EXERCISE OBJECTIVE. The string "Российская" may appear in lines of the listing. Report each line where it does.

=== Begin Enclosure ===

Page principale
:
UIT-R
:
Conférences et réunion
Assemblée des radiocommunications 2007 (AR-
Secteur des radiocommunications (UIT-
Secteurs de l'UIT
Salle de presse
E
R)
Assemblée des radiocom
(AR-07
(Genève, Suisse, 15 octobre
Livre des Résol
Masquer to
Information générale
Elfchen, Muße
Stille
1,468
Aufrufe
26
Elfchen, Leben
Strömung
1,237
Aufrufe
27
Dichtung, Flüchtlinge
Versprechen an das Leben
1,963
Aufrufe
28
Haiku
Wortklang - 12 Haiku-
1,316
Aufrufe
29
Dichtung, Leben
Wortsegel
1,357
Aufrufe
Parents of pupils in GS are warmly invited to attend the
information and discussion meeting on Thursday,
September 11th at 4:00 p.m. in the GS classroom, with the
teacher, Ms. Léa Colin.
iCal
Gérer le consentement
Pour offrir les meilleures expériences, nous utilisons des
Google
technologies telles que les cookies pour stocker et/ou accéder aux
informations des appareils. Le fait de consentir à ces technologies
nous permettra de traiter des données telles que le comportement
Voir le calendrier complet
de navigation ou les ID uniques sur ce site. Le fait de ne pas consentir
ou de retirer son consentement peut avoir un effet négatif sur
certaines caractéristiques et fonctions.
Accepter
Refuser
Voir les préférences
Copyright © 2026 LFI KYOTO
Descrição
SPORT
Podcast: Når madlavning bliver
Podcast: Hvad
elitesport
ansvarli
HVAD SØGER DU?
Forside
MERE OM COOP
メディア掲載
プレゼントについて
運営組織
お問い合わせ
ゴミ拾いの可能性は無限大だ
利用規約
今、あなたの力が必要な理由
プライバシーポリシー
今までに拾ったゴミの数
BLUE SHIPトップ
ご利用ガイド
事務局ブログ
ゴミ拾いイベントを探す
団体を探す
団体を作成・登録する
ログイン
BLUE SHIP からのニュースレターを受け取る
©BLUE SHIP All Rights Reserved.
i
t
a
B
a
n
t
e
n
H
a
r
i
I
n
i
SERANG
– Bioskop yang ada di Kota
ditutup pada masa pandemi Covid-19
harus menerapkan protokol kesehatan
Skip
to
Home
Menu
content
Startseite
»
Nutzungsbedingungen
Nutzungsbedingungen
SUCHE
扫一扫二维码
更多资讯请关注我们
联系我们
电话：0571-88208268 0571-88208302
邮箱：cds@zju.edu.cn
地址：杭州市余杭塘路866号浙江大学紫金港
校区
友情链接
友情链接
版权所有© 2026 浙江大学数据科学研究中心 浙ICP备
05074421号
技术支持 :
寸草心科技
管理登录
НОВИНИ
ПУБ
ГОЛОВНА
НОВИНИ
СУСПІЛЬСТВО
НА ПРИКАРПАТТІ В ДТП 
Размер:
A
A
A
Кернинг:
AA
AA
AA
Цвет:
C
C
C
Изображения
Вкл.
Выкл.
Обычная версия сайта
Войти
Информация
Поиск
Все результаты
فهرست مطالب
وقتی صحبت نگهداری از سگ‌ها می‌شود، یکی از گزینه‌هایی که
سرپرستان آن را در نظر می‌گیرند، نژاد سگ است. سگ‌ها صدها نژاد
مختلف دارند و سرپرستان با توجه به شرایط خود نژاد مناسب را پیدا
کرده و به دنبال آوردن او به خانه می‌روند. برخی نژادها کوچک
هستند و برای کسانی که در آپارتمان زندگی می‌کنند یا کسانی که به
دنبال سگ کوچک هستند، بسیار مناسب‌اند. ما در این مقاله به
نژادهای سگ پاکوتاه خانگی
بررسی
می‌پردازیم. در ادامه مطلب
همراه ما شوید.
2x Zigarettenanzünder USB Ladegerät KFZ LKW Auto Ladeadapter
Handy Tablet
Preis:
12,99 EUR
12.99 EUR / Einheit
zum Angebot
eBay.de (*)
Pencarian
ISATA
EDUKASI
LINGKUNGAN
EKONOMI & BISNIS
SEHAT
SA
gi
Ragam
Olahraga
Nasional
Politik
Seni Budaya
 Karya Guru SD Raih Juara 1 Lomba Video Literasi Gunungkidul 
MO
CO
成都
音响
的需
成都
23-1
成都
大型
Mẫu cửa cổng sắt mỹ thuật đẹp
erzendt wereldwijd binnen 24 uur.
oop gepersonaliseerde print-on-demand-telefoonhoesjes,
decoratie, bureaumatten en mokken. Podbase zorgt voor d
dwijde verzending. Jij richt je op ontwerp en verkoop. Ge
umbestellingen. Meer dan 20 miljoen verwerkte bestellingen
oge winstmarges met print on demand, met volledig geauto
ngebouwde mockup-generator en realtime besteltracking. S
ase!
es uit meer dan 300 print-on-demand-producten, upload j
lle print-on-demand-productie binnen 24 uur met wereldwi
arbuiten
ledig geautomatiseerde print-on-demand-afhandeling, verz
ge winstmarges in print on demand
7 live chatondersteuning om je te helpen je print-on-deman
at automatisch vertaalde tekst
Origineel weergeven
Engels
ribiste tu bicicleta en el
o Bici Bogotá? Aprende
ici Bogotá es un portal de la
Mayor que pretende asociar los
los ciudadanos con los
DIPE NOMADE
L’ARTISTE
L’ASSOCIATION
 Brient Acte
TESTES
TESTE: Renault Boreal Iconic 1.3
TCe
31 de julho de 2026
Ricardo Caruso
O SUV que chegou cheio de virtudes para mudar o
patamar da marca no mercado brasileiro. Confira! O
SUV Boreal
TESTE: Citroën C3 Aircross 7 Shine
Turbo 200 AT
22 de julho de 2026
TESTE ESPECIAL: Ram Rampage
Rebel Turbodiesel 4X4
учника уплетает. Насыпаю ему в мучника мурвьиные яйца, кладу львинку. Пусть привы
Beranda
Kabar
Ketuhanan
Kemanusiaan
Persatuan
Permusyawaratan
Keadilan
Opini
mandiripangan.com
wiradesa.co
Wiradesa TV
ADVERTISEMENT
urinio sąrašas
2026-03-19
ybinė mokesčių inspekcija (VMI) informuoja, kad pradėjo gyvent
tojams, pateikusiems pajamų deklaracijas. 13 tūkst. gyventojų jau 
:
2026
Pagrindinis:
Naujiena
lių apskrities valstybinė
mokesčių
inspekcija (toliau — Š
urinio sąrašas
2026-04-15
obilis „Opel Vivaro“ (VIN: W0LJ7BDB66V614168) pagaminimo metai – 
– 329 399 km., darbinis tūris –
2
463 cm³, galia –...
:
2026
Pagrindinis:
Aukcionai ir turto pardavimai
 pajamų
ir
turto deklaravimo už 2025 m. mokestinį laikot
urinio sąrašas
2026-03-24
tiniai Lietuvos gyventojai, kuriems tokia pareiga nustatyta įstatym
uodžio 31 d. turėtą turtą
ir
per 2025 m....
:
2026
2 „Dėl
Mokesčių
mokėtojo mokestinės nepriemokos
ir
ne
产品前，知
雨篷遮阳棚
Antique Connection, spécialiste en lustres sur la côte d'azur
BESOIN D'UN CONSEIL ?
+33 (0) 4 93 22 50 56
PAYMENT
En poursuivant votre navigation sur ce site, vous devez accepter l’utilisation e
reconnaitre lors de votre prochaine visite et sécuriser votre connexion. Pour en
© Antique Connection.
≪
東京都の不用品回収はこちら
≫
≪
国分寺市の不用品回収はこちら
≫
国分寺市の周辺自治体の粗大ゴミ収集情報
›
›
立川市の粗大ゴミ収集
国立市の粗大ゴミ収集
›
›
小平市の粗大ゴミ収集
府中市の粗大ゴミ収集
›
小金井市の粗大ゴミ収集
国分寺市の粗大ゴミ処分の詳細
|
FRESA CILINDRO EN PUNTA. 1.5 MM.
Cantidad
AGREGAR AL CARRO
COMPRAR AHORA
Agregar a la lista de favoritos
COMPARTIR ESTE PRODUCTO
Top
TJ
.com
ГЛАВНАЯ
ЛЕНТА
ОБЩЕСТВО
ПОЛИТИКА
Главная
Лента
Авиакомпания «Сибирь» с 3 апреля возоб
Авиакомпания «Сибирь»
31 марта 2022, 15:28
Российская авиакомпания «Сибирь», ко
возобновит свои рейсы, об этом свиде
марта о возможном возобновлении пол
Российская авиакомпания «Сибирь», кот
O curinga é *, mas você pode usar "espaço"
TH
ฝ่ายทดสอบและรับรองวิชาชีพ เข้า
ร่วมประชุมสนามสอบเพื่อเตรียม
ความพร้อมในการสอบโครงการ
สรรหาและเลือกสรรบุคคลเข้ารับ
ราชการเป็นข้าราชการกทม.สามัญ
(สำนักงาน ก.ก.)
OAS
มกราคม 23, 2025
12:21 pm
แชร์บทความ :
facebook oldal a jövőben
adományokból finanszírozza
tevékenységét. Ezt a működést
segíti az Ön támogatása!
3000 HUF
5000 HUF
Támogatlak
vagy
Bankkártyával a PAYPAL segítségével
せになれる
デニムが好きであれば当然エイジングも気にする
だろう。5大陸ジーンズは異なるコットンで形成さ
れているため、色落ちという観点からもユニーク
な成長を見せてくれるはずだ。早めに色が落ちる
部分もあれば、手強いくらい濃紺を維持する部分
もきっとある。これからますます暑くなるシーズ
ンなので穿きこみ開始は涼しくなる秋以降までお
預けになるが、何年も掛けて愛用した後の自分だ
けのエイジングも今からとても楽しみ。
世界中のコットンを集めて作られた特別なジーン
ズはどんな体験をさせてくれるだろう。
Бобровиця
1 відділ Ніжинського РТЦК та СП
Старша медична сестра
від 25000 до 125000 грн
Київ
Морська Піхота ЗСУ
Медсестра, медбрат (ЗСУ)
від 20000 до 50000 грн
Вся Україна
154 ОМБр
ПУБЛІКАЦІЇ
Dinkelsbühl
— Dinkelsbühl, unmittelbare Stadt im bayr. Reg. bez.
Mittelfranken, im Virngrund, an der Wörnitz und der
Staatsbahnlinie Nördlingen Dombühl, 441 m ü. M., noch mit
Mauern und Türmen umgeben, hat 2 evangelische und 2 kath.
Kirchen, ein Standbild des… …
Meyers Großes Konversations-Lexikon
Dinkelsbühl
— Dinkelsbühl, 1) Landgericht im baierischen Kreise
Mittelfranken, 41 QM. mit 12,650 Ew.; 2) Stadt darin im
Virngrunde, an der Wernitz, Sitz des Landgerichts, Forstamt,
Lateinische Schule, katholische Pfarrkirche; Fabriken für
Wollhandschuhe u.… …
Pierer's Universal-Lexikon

=== End Enclosure ===

TASK ANSWER.
Российская авиакомпания «Сибирь», ко
Российская авиакомпания «Сибирь», кот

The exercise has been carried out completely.